### Problem details
In the records below, find every line that contains "cette" and list it.

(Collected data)
= = = = =

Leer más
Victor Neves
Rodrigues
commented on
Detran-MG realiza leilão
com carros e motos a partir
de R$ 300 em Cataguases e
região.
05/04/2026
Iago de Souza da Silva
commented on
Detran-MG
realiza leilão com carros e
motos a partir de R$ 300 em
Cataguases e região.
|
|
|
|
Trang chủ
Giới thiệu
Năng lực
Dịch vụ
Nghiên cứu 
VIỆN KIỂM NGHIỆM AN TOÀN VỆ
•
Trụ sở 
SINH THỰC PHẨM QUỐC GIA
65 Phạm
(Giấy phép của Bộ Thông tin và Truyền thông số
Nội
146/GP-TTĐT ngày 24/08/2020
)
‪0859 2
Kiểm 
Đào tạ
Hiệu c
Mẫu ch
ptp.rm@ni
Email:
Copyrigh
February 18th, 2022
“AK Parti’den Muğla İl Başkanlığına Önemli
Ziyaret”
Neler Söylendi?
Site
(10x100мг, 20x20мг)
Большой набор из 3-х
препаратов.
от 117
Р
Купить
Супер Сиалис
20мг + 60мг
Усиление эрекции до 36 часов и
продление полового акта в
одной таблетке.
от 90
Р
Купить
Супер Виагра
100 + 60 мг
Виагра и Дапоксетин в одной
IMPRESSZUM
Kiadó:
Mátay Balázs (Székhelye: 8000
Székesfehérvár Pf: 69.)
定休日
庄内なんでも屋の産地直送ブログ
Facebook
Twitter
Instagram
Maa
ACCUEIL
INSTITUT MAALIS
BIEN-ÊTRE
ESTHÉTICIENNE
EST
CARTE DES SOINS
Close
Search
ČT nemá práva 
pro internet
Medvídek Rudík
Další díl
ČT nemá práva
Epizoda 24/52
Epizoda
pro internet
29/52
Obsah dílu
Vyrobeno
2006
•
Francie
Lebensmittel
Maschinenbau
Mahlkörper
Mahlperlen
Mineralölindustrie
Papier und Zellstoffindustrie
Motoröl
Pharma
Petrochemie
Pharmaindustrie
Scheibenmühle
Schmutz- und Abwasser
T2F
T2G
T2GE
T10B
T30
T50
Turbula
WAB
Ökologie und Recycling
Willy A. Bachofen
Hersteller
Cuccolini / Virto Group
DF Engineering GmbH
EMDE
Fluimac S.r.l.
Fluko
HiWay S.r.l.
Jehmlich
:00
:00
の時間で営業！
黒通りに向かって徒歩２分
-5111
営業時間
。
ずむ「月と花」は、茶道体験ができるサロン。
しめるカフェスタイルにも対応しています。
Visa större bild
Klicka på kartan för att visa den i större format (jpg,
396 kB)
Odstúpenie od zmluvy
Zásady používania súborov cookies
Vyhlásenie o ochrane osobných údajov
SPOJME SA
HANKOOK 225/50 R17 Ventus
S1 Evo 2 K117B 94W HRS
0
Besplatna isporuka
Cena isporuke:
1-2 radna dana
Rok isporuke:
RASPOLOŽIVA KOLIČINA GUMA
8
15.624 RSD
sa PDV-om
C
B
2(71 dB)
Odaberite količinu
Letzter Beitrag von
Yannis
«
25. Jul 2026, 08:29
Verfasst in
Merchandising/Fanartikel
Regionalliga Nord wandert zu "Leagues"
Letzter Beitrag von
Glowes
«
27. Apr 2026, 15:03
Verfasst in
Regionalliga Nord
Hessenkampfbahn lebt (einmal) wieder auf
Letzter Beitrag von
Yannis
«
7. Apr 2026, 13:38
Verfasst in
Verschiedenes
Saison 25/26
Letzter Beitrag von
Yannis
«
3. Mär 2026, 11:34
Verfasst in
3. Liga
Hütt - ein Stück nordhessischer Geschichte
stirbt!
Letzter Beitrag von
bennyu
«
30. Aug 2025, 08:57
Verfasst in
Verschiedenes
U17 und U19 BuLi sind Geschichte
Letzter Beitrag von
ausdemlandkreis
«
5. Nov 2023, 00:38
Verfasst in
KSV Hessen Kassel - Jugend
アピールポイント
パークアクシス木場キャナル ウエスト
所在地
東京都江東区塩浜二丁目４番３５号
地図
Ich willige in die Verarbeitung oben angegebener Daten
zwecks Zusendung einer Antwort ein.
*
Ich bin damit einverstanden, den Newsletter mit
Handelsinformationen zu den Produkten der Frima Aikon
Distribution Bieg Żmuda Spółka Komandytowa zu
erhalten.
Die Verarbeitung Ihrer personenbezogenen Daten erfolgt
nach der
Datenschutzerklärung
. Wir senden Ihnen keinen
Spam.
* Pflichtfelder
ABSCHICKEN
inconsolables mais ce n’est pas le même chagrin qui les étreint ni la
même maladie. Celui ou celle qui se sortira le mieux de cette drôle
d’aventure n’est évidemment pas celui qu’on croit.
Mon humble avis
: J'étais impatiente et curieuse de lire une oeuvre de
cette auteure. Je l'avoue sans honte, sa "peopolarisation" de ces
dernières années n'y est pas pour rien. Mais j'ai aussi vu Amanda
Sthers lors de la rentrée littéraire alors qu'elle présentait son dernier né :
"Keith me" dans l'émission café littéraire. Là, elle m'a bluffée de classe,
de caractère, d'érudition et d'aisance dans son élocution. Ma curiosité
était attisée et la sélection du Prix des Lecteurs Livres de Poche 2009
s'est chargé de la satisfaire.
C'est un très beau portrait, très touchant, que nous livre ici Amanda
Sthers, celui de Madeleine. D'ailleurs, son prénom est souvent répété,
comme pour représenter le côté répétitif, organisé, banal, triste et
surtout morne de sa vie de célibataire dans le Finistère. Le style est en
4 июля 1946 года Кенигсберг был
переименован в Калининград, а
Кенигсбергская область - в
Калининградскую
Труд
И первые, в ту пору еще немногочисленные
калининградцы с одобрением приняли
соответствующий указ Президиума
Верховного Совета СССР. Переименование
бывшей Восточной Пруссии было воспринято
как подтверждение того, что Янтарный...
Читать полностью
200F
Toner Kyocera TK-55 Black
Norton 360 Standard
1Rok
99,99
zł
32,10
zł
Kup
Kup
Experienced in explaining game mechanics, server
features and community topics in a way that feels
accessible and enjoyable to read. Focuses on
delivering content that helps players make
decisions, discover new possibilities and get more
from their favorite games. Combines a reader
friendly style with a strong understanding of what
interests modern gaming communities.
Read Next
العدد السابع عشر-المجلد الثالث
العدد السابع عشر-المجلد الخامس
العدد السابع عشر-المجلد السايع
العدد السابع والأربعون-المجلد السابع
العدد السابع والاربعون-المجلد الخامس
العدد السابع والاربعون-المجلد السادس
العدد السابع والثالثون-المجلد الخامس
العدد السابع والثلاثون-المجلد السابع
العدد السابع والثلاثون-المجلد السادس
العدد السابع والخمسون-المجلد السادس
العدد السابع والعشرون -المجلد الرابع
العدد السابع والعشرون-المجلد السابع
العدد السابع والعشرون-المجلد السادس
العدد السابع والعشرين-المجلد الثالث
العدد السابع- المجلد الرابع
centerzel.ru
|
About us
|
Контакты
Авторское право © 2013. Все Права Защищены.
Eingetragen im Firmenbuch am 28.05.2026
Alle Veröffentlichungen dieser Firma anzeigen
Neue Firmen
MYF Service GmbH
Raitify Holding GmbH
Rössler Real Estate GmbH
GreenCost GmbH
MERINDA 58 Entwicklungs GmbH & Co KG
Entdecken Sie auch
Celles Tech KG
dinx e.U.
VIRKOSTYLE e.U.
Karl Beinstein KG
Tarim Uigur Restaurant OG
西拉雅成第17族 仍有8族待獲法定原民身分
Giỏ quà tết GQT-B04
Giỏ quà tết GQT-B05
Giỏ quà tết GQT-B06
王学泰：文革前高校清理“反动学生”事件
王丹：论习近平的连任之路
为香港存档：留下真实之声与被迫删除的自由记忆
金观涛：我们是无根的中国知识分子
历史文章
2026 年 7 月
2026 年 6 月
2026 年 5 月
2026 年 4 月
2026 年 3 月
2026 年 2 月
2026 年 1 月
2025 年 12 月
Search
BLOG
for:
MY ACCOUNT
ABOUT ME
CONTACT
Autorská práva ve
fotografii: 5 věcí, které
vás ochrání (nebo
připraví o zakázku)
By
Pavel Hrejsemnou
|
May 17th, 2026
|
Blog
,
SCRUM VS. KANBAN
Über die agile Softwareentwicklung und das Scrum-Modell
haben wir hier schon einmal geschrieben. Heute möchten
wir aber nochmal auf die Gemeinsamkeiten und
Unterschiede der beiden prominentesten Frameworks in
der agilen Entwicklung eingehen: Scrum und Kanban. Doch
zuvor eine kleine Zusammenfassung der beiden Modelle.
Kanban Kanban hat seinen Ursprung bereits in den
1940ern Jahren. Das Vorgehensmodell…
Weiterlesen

= = = = =

### Written answer
même maladie. Celui ou celle qui se sortira le mieux de cette drôle
cette auteure. Je l'avoue sans honte, sa "peopolarisation" de ces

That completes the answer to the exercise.